Virasat is an Indian cultural festival that celebrates all aspects of the country's cultural heritage. It is held at Dehradun, India and recognised as the afro-asia biggest folk life and heritage festival. Organized by REACH (Rural Entrepreneurship for Art & Cultural Heritage), this week-long festival includes performances and workshops in Indian folk and classical arts, literature, crafts, theatre, cinema and yoga.

Classical music and dance maestros and master craftsmen are invited to perform at the festival with the objective of fostering interaction between students, artists and craftsmen during the first half of the academic year.

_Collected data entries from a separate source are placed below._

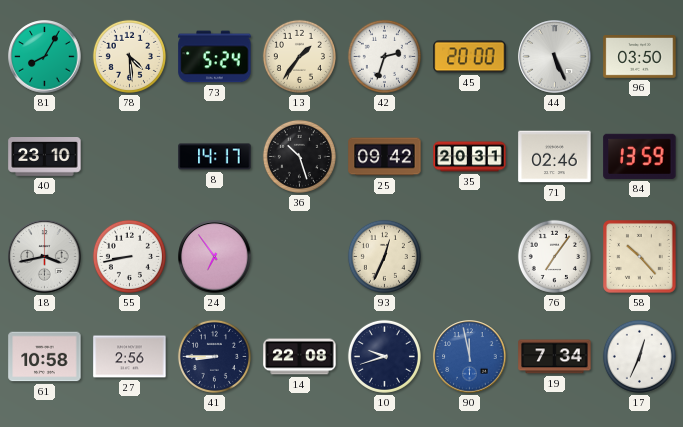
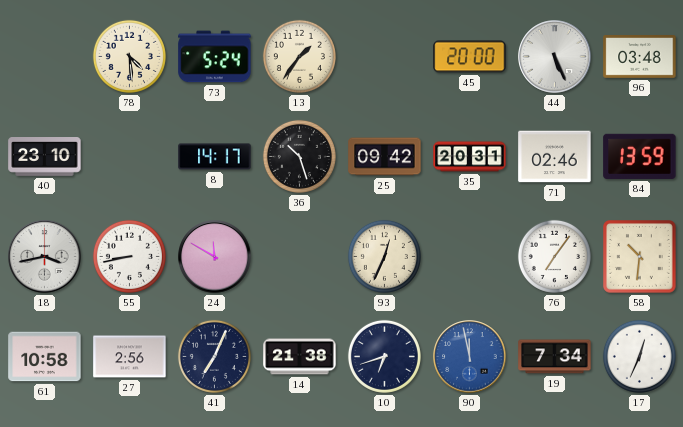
81: 8:05 -> none
42: 2:33 -> none
96: 03:50 -> 03:48
24: 6:54 -> 11:50
58: 10:23 -> 10:31
41: 8:45 -> 7:04
14: 22:08 -> 21:38
10: 9:42 -> 6:42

The name Virasat can be translated from Hindi as "heritage".

==History==

=== Virasat 1995 ===
The festival was first held in Dehradun, Uttarakhand in 1995. Virasat 2008 expanded the festival into a nationwide event. It took place on 2 September 2008, with concerts and events in Delhi and 300 other localities, lasting until December.

Artists such as Pt. Birju Maharaj, Pt. Shivkumar Sharma, T.N. Seshagopalan, Alarmel Valli, Pt. Vishwa Mohan Bhatt, Shovana Narayan, Pt. Rajan and Sajan Misra, Teejan Bai also participated in the series of concerts.

=== Virasat 2017 ===
Today, the festival is held in Dehradun, and a theatre program has been added. In 2017, it was held from 28 April to 12 May.The festival, which is celebrating its 22nd edition this year, was inaugurated by Uttarakhand governor KK Paul. The 15-day long fest which will go on till 12 May will see performances by over 500 artists from across the country including Dona Ganguly, Shujat Khan, Wadali Bandhu, Warsi Brothers, Peenaz Masani etc. The inaugural event of the festival was a folk dance from the Jaunsar Bawar region of Uttarakhand performed by the Magh Mela Sanskritik Lok Kala Manch from Chakrata. This was followed by classical singing in Khayal style by the Banaras Gharana exponents, renowned singers, Pt. Rajan Mishra and Sajan Mishra. Incidentally, the festival is a highlight of the winter months in Dehradun, but it was rescheduled following the demonetisation declaration in November.